(Stored entries)
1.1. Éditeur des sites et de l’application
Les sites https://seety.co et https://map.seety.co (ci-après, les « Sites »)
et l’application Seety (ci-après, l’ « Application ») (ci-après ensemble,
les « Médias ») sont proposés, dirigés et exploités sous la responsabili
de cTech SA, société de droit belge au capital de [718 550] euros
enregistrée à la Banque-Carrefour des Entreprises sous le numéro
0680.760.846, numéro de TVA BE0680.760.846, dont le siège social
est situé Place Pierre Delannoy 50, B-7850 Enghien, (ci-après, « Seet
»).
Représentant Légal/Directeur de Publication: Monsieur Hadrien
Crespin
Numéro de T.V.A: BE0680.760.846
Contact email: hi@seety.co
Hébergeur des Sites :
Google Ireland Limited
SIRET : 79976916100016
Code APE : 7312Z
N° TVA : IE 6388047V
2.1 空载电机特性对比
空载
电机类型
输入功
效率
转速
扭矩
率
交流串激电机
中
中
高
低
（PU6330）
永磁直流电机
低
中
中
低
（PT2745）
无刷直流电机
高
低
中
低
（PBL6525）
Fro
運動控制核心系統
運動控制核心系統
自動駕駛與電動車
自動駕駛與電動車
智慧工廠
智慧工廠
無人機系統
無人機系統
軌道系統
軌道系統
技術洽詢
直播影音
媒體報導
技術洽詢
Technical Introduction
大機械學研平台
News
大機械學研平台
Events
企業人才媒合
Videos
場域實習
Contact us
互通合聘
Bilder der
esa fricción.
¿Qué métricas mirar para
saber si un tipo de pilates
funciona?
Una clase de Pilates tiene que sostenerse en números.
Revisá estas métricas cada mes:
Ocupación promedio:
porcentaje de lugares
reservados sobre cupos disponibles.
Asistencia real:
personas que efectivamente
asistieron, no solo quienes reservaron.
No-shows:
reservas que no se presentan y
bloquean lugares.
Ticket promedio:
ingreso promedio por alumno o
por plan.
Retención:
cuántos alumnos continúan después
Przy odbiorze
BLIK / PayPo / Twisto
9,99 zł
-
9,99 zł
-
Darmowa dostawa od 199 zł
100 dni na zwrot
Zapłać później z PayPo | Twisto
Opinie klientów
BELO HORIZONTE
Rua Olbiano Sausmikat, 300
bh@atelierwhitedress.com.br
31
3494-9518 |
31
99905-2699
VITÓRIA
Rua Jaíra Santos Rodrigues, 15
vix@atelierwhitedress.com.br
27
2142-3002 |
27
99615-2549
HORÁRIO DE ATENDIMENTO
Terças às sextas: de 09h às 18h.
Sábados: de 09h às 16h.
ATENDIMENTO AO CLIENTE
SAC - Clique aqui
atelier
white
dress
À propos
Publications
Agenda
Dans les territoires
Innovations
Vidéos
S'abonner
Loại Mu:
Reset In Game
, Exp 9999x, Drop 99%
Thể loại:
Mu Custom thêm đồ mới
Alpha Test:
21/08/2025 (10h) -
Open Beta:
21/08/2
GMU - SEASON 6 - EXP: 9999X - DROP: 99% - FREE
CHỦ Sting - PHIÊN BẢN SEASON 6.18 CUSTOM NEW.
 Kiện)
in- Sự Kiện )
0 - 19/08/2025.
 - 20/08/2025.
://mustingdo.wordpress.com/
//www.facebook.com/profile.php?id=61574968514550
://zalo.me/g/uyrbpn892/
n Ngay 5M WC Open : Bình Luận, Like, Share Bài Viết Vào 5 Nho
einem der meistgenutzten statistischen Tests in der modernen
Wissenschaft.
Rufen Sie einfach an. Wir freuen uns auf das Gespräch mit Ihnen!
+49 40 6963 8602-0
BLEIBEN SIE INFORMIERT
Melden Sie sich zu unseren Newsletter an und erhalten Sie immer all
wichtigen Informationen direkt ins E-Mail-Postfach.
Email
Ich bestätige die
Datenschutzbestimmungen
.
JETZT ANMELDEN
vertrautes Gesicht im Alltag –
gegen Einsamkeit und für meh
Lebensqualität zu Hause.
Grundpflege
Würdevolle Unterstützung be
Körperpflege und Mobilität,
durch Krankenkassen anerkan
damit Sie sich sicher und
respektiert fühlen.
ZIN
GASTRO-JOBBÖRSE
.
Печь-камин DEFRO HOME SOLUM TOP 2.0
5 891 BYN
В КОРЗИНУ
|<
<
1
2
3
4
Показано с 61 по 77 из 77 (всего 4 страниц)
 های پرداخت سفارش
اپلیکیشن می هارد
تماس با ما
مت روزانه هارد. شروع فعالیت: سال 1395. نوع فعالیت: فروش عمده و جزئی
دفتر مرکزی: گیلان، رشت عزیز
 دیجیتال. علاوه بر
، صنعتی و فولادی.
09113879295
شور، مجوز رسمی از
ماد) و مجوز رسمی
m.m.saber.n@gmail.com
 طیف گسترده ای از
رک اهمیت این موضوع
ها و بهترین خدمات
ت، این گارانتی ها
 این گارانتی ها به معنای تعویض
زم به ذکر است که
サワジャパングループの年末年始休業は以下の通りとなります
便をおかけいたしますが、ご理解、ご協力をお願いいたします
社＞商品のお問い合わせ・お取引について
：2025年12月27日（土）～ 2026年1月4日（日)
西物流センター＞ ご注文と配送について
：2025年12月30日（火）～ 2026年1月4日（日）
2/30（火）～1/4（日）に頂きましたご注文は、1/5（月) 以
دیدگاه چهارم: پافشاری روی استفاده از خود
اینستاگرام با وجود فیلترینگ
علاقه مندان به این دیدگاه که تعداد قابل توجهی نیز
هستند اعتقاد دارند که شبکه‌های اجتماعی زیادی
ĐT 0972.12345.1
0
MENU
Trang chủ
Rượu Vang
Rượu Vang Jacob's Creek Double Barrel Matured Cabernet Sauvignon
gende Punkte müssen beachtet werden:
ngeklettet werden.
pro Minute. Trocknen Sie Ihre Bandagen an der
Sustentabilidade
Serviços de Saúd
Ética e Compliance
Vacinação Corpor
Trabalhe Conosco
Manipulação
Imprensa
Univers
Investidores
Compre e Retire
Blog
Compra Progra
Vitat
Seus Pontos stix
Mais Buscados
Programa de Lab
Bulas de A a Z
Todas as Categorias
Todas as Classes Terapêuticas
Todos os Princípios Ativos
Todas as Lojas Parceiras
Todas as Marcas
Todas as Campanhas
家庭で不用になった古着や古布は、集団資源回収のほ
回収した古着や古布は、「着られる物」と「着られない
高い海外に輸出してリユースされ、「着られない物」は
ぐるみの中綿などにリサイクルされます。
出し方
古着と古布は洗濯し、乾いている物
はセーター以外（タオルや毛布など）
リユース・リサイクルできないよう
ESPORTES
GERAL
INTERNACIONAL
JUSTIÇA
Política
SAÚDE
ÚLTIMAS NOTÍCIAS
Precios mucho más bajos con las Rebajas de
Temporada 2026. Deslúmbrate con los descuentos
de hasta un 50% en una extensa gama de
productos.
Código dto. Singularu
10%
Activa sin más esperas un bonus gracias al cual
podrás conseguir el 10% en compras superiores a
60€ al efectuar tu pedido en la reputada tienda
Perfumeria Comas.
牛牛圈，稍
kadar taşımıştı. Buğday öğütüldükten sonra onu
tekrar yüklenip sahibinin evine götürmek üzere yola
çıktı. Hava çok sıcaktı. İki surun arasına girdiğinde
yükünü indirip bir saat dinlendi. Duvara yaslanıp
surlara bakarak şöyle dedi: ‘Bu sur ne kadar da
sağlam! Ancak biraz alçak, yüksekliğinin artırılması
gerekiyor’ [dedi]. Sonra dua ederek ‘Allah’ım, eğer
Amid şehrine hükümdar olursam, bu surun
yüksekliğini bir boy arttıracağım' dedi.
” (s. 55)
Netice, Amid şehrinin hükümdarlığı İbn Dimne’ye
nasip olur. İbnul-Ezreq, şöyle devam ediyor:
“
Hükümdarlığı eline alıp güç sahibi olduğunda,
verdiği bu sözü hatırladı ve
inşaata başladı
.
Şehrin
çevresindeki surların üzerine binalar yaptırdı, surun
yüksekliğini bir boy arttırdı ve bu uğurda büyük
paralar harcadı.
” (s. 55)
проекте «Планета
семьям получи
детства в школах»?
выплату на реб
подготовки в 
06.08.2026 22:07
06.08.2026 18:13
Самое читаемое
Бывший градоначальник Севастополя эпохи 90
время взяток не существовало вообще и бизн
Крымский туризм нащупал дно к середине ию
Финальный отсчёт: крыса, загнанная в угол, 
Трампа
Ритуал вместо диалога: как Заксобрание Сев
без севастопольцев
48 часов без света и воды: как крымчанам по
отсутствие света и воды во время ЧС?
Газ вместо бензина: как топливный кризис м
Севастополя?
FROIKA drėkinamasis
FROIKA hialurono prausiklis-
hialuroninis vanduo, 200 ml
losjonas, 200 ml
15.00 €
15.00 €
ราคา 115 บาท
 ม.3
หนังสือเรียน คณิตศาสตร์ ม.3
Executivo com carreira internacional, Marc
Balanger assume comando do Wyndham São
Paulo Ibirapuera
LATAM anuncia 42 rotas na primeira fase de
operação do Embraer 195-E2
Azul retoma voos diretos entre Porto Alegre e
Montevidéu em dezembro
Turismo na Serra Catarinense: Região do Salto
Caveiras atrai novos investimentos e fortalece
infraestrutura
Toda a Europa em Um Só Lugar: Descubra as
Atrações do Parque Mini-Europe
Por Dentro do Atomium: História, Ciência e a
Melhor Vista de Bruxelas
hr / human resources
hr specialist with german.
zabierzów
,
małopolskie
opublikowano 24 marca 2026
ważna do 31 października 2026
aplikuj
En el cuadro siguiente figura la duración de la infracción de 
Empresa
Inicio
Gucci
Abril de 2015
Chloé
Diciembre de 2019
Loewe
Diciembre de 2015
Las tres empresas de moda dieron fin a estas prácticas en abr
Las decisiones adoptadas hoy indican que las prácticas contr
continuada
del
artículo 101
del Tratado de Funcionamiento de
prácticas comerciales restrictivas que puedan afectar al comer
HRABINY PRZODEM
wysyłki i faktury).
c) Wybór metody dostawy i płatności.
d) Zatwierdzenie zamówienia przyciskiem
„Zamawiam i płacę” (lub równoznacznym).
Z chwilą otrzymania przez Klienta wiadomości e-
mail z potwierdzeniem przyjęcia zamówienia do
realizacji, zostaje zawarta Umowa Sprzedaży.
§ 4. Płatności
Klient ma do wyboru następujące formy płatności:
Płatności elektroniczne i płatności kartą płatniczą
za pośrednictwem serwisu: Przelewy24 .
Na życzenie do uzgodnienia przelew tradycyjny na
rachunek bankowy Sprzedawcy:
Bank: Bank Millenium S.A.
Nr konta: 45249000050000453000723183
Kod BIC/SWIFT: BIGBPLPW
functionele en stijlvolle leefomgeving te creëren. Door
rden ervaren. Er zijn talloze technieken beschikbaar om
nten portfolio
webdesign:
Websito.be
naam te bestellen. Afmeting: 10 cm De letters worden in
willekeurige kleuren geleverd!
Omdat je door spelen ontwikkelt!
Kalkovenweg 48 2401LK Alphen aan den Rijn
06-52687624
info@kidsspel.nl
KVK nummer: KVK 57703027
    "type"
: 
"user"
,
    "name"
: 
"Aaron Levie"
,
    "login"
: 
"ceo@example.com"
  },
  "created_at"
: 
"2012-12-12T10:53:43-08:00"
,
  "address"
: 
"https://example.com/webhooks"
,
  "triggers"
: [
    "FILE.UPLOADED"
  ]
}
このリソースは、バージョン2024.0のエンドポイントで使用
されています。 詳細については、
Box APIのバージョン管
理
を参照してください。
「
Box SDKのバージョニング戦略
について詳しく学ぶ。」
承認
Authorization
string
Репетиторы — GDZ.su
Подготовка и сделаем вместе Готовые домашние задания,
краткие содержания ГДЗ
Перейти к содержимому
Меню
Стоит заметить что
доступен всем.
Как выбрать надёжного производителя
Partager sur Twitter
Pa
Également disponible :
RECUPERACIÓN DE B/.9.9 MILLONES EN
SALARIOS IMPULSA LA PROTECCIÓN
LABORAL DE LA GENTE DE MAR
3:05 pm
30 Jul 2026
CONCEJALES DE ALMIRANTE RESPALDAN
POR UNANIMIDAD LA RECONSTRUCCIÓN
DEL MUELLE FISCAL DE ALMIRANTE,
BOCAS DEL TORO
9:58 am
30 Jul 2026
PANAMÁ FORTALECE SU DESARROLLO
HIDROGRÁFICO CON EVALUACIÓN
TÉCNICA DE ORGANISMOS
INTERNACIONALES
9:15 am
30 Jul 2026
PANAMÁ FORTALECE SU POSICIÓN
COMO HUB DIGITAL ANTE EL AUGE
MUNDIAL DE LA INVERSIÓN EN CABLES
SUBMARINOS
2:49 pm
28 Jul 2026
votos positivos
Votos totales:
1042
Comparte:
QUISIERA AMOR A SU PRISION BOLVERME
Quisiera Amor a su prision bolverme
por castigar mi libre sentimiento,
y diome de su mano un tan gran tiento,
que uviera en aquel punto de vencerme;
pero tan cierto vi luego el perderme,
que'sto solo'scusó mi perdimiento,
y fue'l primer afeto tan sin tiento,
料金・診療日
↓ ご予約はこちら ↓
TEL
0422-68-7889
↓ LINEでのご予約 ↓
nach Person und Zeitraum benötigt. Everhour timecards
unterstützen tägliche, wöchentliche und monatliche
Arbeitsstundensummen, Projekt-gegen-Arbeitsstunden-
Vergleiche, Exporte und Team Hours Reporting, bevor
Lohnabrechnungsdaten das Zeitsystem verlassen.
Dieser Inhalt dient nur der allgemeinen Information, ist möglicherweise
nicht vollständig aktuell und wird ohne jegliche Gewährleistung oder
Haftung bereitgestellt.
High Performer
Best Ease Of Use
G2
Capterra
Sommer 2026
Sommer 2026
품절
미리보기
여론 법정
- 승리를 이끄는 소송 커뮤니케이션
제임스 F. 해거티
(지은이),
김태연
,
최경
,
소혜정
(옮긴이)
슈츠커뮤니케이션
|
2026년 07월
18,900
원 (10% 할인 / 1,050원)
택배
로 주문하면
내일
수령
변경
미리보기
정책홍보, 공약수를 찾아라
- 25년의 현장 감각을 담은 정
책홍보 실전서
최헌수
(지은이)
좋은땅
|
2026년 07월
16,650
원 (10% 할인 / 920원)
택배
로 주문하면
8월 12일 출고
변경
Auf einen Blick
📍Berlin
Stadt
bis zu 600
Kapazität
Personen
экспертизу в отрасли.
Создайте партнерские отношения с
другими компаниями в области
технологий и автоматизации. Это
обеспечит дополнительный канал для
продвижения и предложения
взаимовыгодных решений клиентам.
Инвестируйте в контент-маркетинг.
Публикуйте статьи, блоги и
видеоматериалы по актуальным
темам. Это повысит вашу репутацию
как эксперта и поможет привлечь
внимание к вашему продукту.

## Description of the task
All lines above that include the word "métricas" must be copied into the answer.

## Response for this exercise
¿Qué métricas mirar para
Revisá estas métricas cada mes:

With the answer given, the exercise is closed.